*** Opening of Records supplied ***

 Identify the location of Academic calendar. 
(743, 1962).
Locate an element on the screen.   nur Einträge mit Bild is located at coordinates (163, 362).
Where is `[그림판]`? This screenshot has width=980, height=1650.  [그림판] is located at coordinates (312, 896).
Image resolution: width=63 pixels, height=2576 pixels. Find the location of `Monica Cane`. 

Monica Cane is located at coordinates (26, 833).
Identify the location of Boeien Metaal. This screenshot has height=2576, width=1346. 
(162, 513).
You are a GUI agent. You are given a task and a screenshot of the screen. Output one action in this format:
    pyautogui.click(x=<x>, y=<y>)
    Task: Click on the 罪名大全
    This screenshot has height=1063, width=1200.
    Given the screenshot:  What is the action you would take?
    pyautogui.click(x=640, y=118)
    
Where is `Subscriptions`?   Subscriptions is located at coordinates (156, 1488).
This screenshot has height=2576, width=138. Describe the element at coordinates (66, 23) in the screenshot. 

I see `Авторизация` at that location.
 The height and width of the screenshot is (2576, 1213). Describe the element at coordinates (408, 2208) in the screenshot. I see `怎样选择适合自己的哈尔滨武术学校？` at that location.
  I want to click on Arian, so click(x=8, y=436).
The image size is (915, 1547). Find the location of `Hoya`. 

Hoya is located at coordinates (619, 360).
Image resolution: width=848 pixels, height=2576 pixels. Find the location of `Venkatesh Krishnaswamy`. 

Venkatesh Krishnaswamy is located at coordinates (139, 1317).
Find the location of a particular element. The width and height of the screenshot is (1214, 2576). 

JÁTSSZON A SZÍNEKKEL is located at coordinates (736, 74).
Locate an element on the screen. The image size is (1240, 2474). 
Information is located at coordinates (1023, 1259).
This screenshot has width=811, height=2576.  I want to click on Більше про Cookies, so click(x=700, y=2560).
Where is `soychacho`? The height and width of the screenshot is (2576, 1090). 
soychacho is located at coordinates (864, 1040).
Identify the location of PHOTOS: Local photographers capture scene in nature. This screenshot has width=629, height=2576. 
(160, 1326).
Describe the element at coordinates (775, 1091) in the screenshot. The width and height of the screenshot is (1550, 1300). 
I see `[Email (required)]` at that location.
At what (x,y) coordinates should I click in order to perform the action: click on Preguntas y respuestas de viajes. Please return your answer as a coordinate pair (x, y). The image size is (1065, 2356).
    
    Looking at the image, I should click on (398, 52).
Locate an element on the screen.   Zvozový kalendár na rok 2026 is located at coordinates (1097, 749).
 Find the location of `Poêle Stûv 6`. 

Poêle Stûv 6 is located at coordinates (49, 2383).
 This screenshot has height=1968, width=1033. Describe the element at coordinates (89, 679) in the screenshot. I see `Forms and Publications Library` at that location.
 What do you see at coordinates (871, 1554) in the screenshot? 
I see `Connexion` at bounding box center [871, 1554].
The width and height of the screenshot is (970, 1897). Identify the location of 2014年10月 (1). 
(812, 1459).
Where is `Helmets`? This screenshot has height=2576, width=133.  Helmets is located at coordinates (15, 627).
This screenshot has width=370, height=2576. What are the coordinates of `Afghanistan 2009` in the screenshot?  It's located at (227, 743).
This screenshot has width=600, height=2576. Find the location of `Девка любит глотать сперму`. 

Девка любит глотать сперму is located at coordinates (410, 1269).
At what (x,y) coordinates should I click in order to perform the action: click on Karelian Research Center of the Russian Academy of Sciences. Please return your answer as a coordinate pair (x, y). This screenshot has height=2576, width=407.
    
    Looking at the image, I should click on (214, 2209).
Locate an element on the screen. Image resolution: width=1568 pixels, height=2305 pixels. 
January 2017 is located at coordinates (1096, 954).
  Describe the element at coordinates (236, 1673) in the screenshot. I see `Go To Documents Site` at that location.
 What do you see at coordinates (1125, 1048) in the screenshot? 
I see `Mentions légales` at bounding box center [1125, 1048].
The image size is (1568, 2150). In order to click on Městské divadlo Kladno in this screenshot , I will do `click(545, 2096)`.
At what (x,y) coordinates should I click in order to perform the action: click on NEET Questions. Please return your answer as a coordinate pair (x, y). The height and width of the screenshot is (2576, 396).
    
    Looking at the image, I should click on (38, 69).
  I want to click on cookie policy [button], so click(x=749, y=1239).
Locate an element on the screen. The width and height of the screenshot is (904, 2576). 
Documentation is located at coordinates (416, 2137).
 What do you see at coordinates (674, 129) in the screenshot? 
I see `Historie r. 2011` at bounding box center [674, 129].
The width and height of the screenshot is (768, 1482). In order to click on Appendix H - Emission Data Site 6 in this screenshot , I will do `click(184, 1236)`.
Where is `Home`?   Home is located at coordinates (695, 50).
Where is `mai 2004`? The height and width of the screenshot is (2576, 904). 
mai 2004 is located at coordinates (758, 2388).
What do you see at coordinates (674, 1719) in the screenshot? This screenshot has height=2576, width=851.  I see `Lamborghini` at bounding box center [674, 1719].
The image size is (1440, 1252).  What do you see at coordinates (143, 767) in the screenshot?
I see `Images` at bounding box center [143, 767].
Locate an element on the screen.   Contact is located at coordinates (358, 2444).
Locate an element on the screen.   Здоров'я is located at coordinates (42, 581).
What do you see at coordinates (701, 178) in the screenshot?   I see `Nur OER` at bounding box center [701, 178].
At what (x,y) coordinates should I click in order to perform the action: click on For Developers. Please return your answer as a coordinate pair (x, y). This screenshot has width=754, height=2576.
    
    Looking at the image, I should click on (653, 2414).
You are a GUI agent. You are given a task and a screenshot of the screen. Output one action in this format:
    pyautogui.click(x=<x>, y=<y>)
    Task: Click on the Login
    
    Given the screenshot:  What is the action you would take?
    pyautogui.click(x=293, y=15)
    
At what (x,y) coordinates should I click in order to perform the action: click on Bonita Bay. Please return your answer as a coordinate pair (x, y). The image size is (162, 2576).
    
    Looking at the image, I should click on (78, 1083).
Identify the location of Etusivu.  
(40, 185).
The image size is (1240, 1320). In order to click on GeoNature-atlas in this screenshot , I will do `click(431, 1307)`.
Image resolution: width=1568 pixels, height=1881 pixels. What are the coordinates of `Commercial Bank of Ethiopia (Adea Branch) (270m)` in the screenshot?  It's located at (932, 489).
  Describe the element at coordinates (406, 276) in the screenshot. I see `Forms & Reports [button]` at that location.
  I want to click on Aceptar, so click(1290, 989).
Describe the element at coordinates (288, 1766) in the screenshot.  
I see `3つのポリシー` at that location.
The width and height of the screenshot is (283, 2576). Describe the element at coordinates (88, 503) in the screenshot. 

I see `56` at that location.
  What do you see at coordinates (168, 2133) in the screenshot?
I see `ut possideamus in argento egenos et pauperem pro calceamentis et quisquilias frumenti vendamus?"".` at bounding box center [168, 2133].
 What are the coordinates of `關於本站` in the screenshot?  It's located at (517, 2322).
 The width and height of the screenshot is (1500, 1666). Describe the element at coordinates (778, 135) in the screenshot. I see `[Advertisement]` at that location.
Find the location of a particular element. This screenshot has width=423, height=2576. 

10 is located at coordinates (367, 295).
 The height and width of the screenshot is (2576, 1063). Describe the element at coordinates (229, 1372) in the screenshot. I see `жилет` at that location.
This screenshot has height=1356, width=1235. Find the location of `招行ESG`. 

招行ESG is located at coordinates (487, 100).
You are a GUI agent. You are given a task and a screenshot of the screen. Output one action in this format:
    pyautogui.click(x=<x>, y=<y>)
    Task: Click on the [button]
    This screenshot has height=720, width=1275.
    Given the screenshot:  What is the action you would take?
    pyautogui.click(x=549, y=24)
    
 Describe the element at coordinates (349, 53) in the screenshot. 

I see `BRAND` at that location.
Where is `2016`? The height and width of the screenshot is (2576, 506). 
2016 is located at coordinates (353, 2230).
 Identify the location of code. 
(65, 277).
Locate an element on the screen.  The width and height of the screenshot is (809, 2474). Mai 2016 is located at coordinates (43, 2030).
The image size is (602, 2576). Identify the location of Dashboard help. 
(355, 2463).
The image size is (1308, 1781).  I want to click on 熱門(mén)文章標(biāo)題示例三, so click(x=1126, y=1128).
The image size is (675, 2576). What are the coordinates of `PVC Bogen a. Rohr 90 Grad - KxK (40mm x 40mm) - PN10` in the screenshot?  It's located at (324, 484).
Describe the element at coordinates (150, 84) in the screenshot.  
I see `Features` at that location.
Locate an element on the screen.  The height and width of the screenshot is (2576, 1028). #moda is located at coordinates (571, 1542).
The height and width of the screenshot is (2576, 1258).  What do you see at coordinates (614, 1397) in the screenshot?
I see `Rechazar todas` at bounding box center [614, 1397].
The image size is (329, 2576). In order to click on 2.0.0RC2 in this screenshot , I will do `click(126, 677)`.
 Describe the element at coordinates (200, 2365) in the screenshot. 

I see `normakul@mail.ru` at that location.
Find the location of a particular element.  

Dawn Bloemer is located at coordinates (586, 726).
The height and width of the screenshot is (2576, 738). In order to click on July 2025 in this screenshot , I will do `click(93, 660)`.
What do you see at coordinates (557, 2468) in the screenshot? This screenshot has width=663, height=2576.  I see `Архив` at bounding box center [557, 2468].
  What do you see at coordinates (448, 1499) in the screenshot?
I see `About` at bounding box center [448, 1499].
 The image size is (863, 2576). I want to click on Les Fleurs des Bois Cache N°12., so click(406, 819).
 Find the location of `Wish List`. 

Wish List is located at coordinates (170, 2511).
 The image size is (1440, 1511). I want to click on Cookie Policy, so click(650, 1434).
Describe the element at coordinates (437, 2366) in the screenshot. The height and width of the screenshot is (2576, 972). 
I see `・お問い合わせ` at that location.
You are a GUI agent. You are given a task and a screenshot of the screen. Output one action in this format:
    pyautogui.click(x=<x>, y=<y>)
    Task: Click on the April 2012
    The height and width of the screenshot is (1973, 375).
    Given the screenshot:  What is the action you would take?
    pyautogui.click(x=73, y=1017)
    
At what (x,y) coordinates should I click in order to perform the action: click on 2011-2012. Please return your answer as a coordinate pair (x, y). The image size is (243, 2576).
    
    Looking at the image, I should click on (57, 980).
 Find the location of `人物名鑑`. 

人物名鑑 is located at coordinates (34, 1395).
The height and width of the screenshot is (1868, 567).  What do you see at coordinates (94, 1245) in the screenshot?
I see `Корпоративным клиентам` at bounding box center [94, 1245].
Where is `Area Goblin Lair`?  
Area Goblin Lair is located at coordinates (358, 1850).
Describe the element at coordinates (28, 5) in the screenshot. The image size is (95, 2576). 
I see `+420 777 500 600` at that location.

*** Close of Records supplied ***

• Exercise prompt: Above are some records; copy exactly the lines from the one with "Image resolution: width=63" through the one with "This screenshot has width=811, height=2576.", both included, and no others.

• Answer to this task:
Image resolution: width=63 pixels, height=2576 pixels. Find the location of `Monica Cane`. 

Monica Cane is located at coordinates (26, 833).
Identify the location of Boeien Metaal. This screenshot has height=2576, width=1346. 
(162, 513).
You are a GUI agent. You are given a task and a screenshot of the screen. Output one action in this format:
    pyautogui.click(x=<x>, y=<y>)
    Task: Click on the 罪名大全
    This screenshot has height=1063, width=1200.
    Given the screenshot:  What is the action you would take?
    pyautogui.click(x=640, y=118)
    
Where is `Subscriptions`?   Subscriptions is located at coordinates (156, 1488).
This screenshot has height=2576, width=138. Describe the element at coordinates (66, 23) in the screenshot. 

I see `Авторизация` at that location.
 The height and width of the screenshot is (2576, 1213). Describe the element at coordinates (408, 2208) in the screenshot. I see `怎样选择适合自己的哈尔滨武术学校？` at that location.
  I want to click on Arian, so click(x=8, y=436).
The image size is (915, 1547). Find the location of `Hoya`. 

Hoya is located at coordinates (619, 360).
Image resolution: width=848 pixels, height=2576 pixels. Find the location of `Venkatesh Krishnaswamy`. 

Venkatesh Krishnaswamy is located at coordinates (139, 1317).
Find the location of a particular element. The width and height of the screenshot is (1214, 2576). 

JÁTSSZON A SZÍNEKKEL is located at coordinates (736, 74).
Locate an element on the screen. The image size is (1240, 2474). 
Information is located at coordinates (1023, 1259).
This screenshot has width=811, height=2576.  I want to click on Більше про Cookies, so click(x=700, y=2560).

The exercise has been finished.